Methods: We sought to develop an online, interactive tool for ARV decision support that incorporates patient, viral, and therapeutic factors to provide evidence-based recommendations for individualized ARV regimen selection. We additionally incorporated educational materials within the tool to enhance provider learning while simultaneously improving real time clinical care. Our goal is to optimize ARV regimen selection to provide personalized HIV care that improves patient outcomes, minimizes adverse effects, and enriches clinician knowledge of antiretrovirals.

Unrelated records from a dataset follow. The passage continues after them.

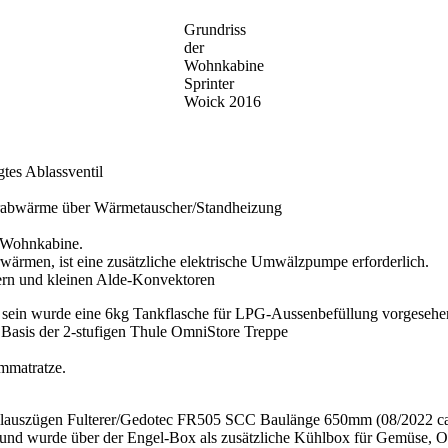
Grundriss
der
Wohnkabine
Sprinter
Woick 2016
tes Ablassventil
orabwärme über Wärmetauscher/Standheizung
 Wohnkabine.
wärmen, ist eine zusätzliche elektrische Umwälzpumpe erforderlich.
rn und kleinen Alde-Konvektoren
sein wurde eine 6kg Tankflasche für LPG-Aussenbefüllung vorgesehen.
f Basis der 2-stufigen Thule OmniStore Treppe
mmatratze.
llauszügen Fulterer/Gedotec FR505 SCC Baulänge 650mm (08/2022 ca.
und wurde über der Engel-Box als zusätzliche Kühlbox für Gemüse, Ob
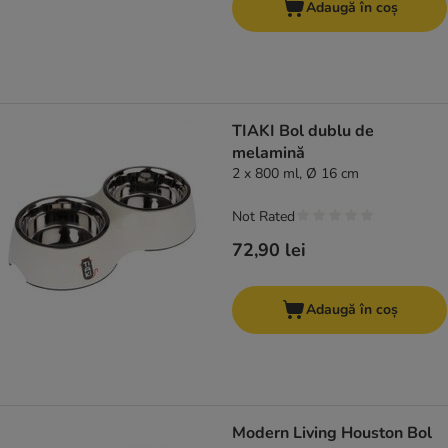
Adaugă în coș
TIAKI Bol dublu de
melamină
2 x 800 ml, Ø 16 cm
Not Rated
72,90 lei
Adaugă în coș
Modern Living Houston Bol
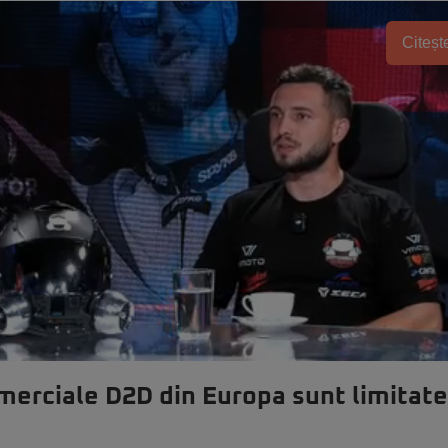
Citește
omerciale D2D din Europa sunt limitate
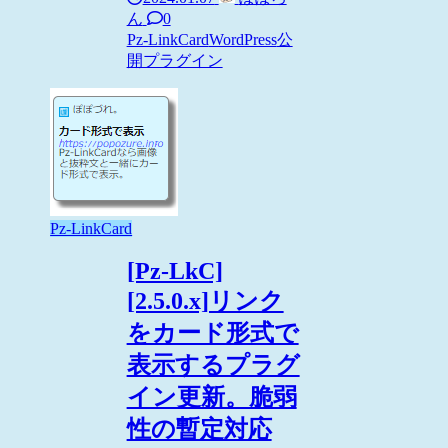
ん
0
Pz-LinkCard
WordPress
公
開プラグイン
Pz-LinkCard
[Pz-LkC]
[2.5.0.x]リンク
をカード形式で
表示するプラグ
イン更新。脆弱
性の暫定対応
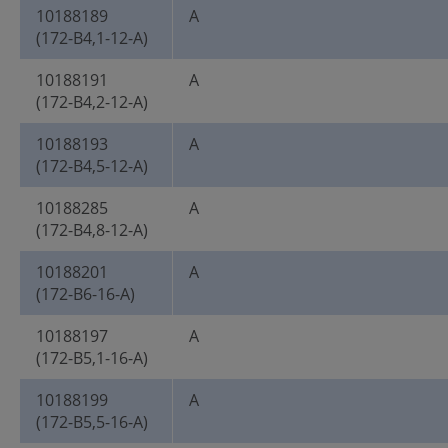
10188189
A
(172-B4,1-12-A)
10188191
A
(172-B4,2-12-A)
10188193
A
(172-B4,5-12-A)
10188285
A
(172-B4,8-12-A)
10188201
A
(172-B6-16-A)
10188197
A
(172-B5,1-16-A)
10188199
A
(172-B5,5-16-A)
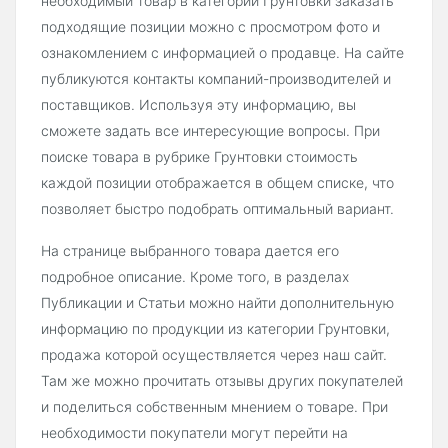
необходимый товар в категории Грунтовки заказать
подходящие позиции можно с просмотром фото и
ознакомлением с информацией о продавце. На сайте
публикуются контакты компаний-производителей и
поставщиков. Используя эту информацию, вы
сможете задать все интересующие вопросы. При
поиске товара в рубрике Грунтовки стоимость
каждой позиции отображается в общем списке, что
позволяет быстро подобрать оптимальный вариант.
На странице выбранного товара дается его
подробное описание. Кроме того, в разделах
Публикации и Статьи можно найти дополнительную
информацию по продукции из категории Грунтовки,
продажа которой осуществляется через наш сайт.
Там же можно прочитать отзывы других покупателей
и поделиться собственным мнением о товаре. При
необходимости покупатели могут перейти на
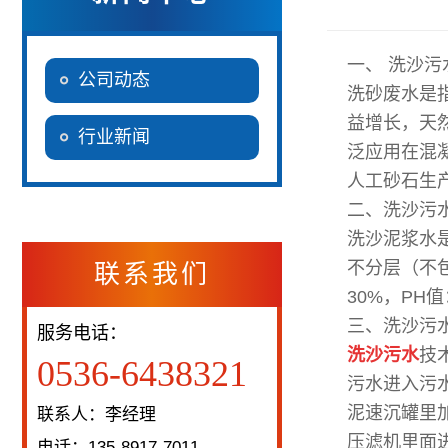
一、 洗沙污
公司动态
洗砂废水是
益增长，天
行业新闻
泛应用在混
人工砂石生
二、洗沙污
洗沙泥浆水
不分层（不包
联系我们
30%，PH值
三、洗沙污
服务电话：
洗沙污水
技
0536-6438321
污水进入污
泥速沉罐里
联系人：李经理
压滤机里面
电话：135-8917-7011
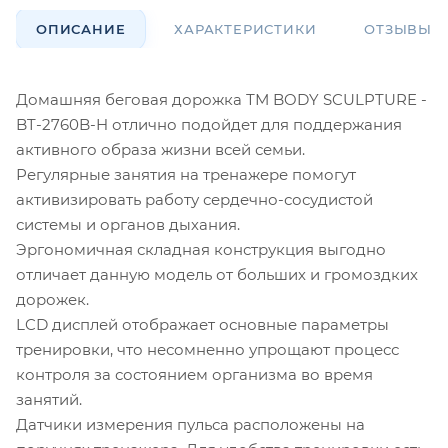
ОПИСАНИЕ
ХАРАКТЕРИСТИКИ
ОТЗЫВЫ
Домашняя беговая дорожка ТМ BODY SCULPTURE -
BT-2760B-H отлично подойдет для поддержания
активного образа жизни всей семьи.
Регулярные занятия на тренажере помогут
активизировать работу сердечно-сосудистой
системы и органов дыхания.
Эргономичная складная конструкция выгодно
отличает данную модель от больших и громоздких
дорожек.
LCD дисплей отображает основные параметры
тренировки, что несомненно упрощают процесс
контроля за состоянием организма во время
занятий.
Датчики измерения пульса расположены на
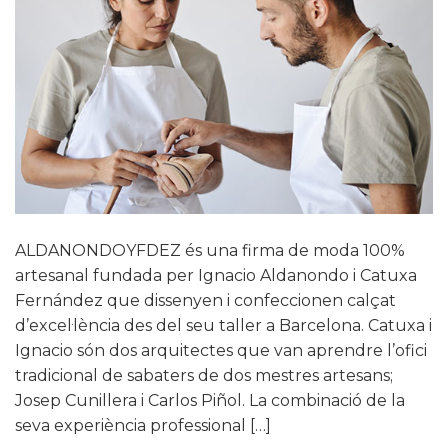
ALDANONDOYFDEZ és una firma de moda 100%
artesanal fundada per Ignacio Aldanondo i Catuxa
Fernández que dissenyen i confeccionen calçat
d’excel·lència des del seu taller a Barcelona. Catuxa i
Ignacio són dos arquitectes que van aprendre l’ofici
tradicional de sabaters de dos mestres artesans;
Josep Cunillera i Carlos Piñol. La combinació de la
seva experiència professional […]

Results: We developed HIV-ASSIST (https://www.hivassist.com) as a freely available, online resource to support clinicians caring for HIV patients. Our tool utilizes decision-analysis principles based on current guidelines, scientific literature, and expert opinions to deliver tailored recommendations on ARV regimen selection specific to each patient encounter. Decision algorithms were optimized in an iterative fashion using feedback on complex case scenarios from regional HIV experts. HIV-ASSIST evaluates and ‘ranks’ all possible multi-drug ARV regimens across a variety of domains, including common laboratory markers (viral load, genotype, etc.) and patient-specific characteristics (medical comorbidities and drug interactions, treatment history, adherence, etc.). Through a user-friendly interface, clinicians are shown the impact of these modifying factors on ARV regimens and dosing, along with supporting clinical trial evidence.
Conclusion: HIV-ASSIST is a patient-centric tool to improve patient outcomes through real time ARV decision support and enhance knowledge of evidence-based HIV care guidelines.